[Dataset entries — start]

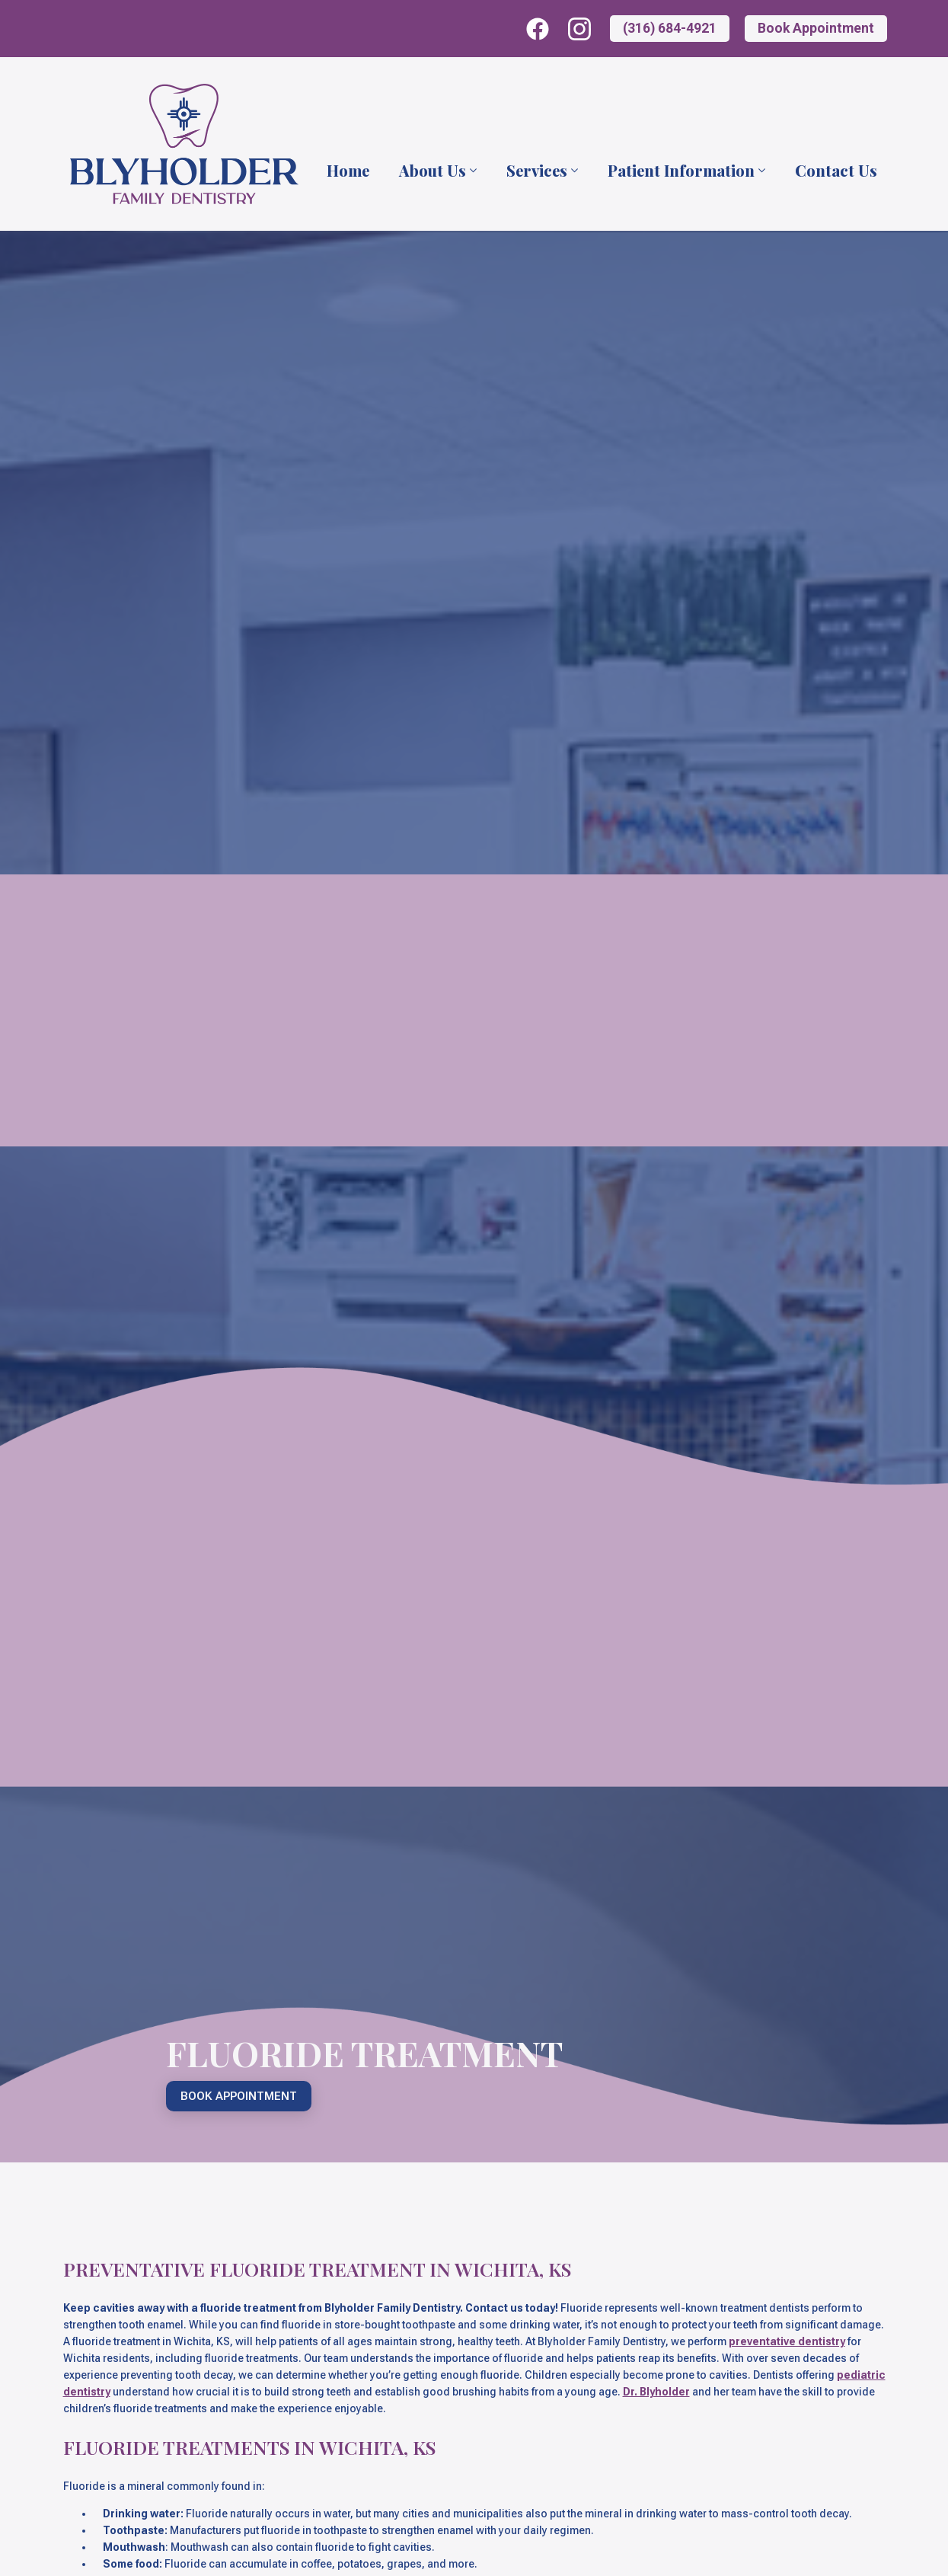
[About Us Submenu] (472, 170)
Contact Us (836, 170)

[Dataset entries — finish]
[Dataset entries — start]

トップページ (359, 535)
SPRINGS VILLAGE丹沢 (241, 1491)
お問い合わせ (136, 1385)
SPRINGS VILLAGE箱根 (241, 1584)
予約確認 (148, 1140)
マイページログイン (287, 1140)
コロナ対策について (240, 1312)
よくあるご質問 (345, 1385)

[Dataset entries — finish]
[Dataset entries — start]

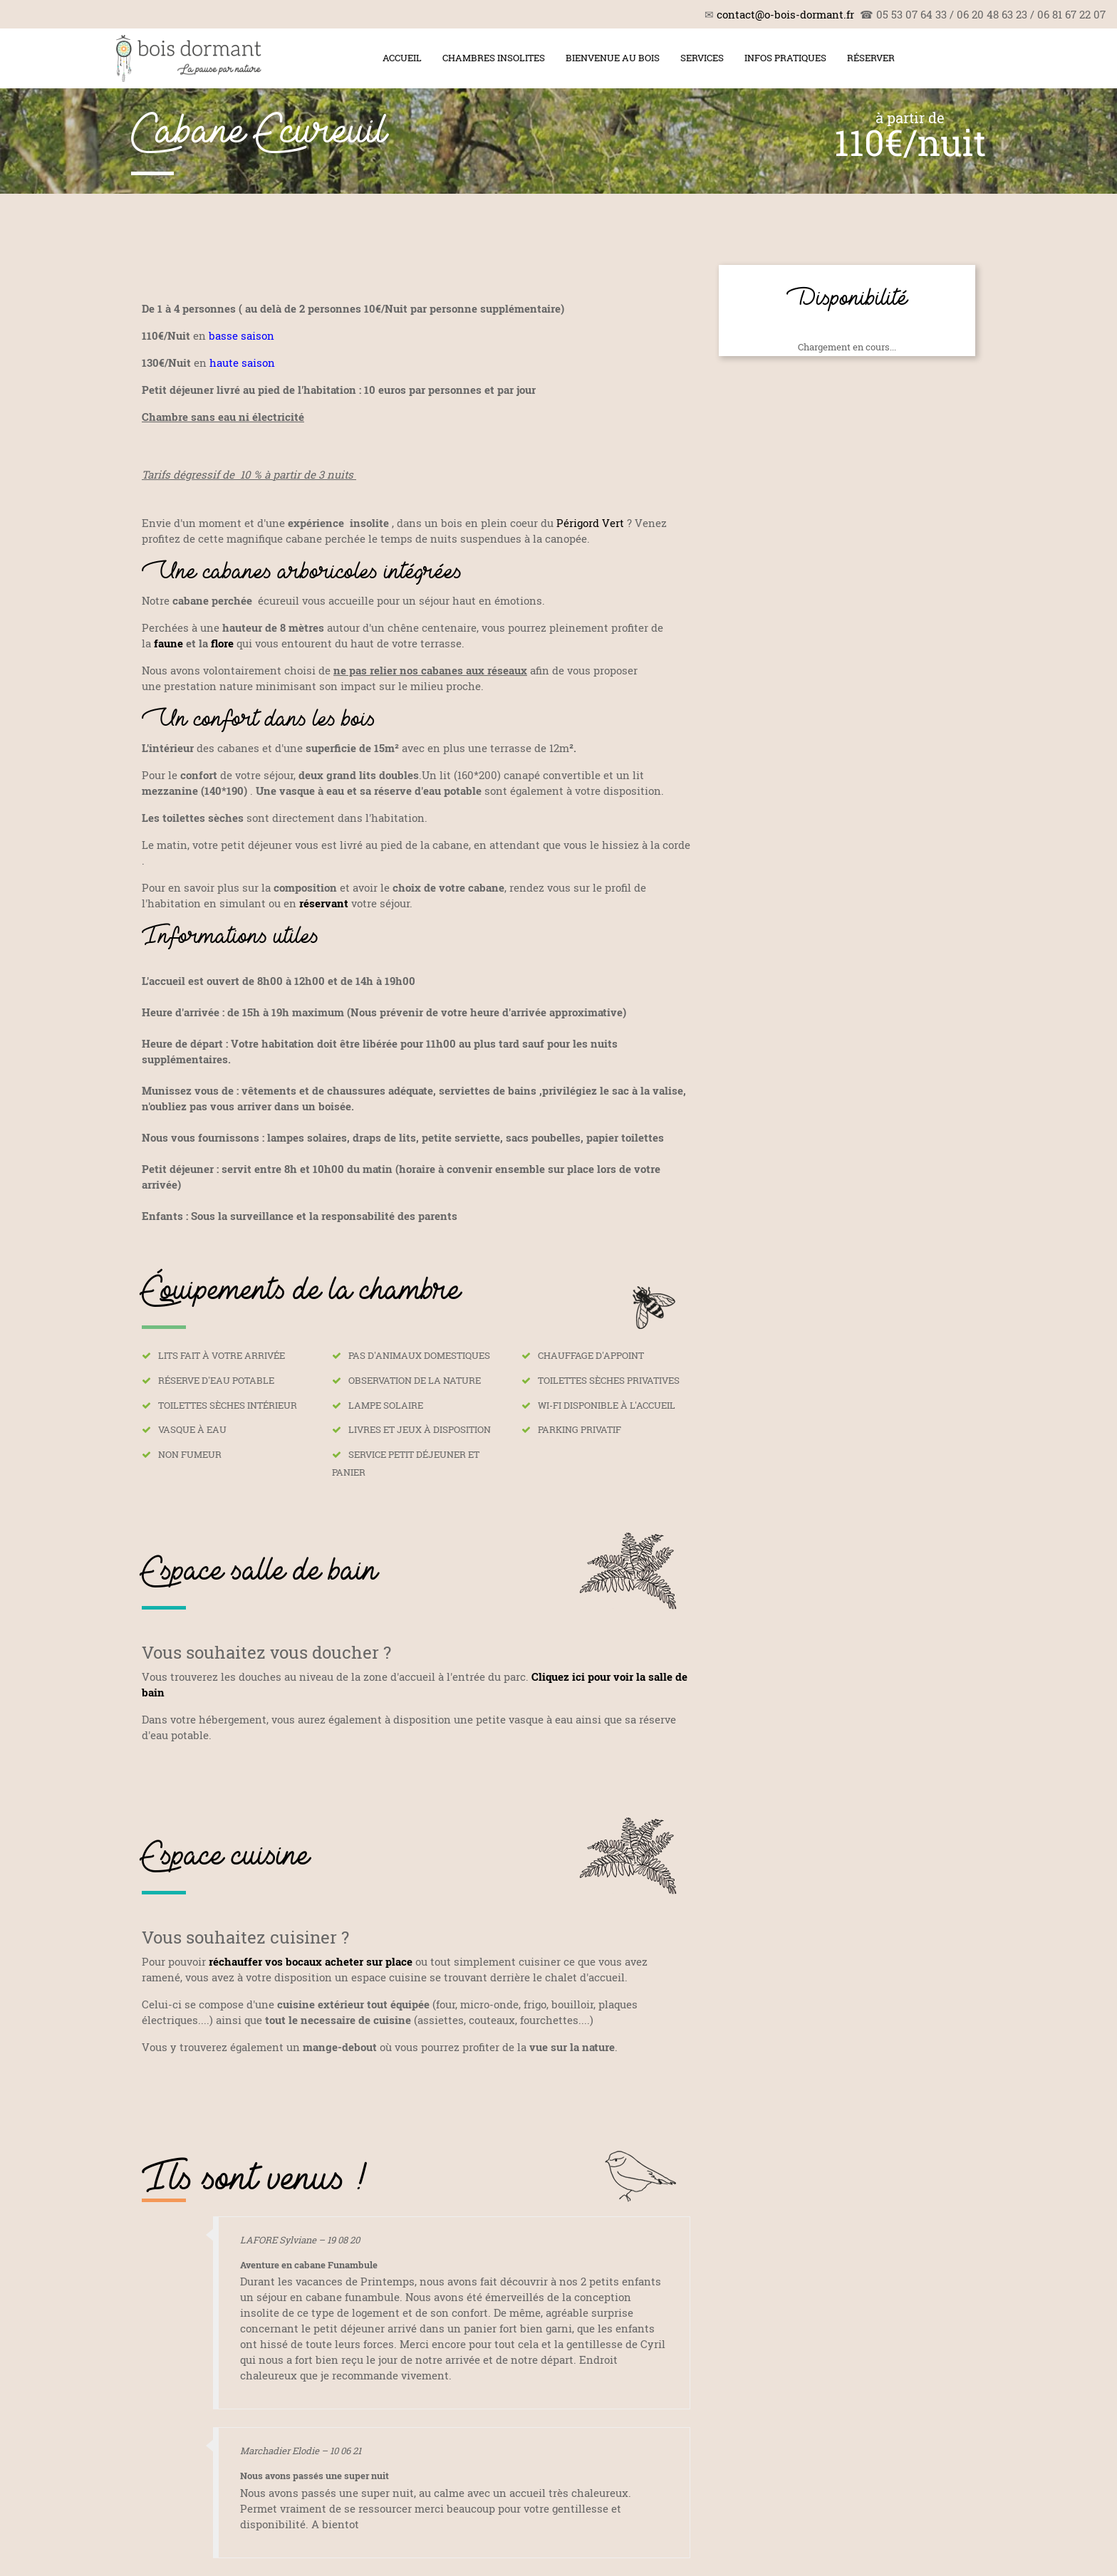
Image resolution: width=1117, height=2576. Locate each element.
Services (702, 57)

[Dataset entries — finish]

== What to produce ==
Bring together each line above where the string "SPRINGS" turns up.

== Reply to the exercise ==
SPRINGS VILLAGE丹沢 (241, 1491)
SPRINGS VILLAGE箱根 (241, 1584)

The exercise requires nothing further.